09. novembre 2020 · Commentaires fermés sur Thérèse Desqueyroux de François Mauriac : une héroïne tourmentée · Catégories: Seconde · Tags: ,

Le personnage central de Thérèse Desqueyroux a été inspiré à l’auteur après la lecture de plusieurs faits divers qui relataient des affaires d’empoisonnement; le poison est , en effet, souvent  considéré comme une arme féminine et de nombreuses histoires d’empoisonneuses célèbres , ont pu également lui servir de sources d’inspiration. L’objectif de l’écrivain est de montrer à quel point la bourgeoisie provinciale des années 20 est un milieu étouffant dans lequel les désirs individuels peuvent rarement s’épanouir. Thérèse devient ainsi une sorte de symbole de l’emprisonnement de  la liberté individuelle : une femme soumise aux intérêts de sa famille et prisonnière de la morale et de la société; Elle étouffe derrière les barreaux invisibles de sa maison et va tenter de se libérer.

Le récit s’ouvre sur une déclaration de Mauriac adressée à son héroïne : ” Thérèse beaucoup diront que tu n’existes pas. mais je sais que tu existes, moi qui depuis des années , t’épie et souvent t’arrête au passage , te démasque. “  A la fin de sa déclaration liminaire, l’écrivain se désole de devoir abandonner sa créature imaginaire ; Il espère qu’elle ne restera pas seule .. Le roman retrace le parcours de cette jeune femme : de son enfance, en passant par son mariage avec Bernard, la naissance de sa fille et son départ pour Paris . Commençons la lecture par le premier chapitre .  Elle sort du tribunal où un non lieu vient d’être prononcé : elle va pouvoir rentrer chez elle , retrouver son mari qu’elle vient pourtant  de tenter d’empoisonner . La jeune femme aurait préférerait demeurer chez son père, qui ne se montre pourtant pas très tendre avec elle, mais il le lui interdit; Pour étouffer le scandale et les rumeurs qui vont bon train dans cette petite ville ,il faut que rien ne change ; ( chap 1 )
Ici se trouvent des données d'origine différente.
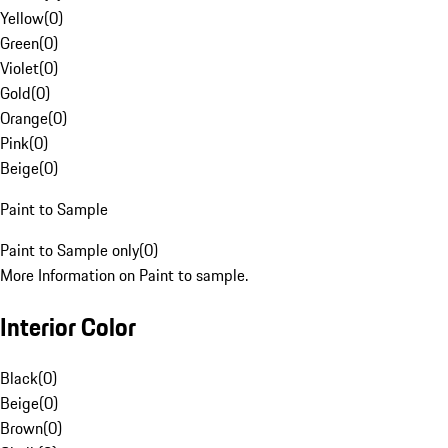
Yellow
(
0
)
Green
(
0
)
Violet
(
0
)
Gold
(
0
)
Orange
(
0
)
Pink
(
0
)
Beige
(
0
)
Paint to Sample
Paint to Sample only
(
0
)
More Information on Paint to sample.
Interior Color
Black
(
0
)
Beige
(
0
)
Brown
(
0
)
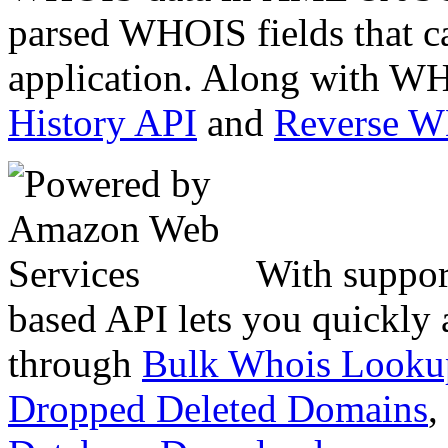
parsed WHOIS fields that c
application. Along with WH
History API
and
Reverse 
With suppor
based API lets you quickly
through
Bulk Whois Looku
Dropped Deleted Domains
,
Au cours du trajet qui la ramène à Argelouse, en voiture, en train et ensuite en carriole, Thérèse se remémore les principaux événements de son enfance à son mariage; Elle cherche à comprendre les raisons qui l’ont poussée à agir ainsi et à tenter d’empoisonner un homme qu’elle a pourtant souhaité épouser; le narrateur nous plonge donc dans le passé de l’héroïne : son amitié avec Anne de La Trave, les étés brûlants, les préparatifs du mariage et le jour des noces ( chap 4 ) .Entrons plus en détails dans les méandres des pensées du personnage .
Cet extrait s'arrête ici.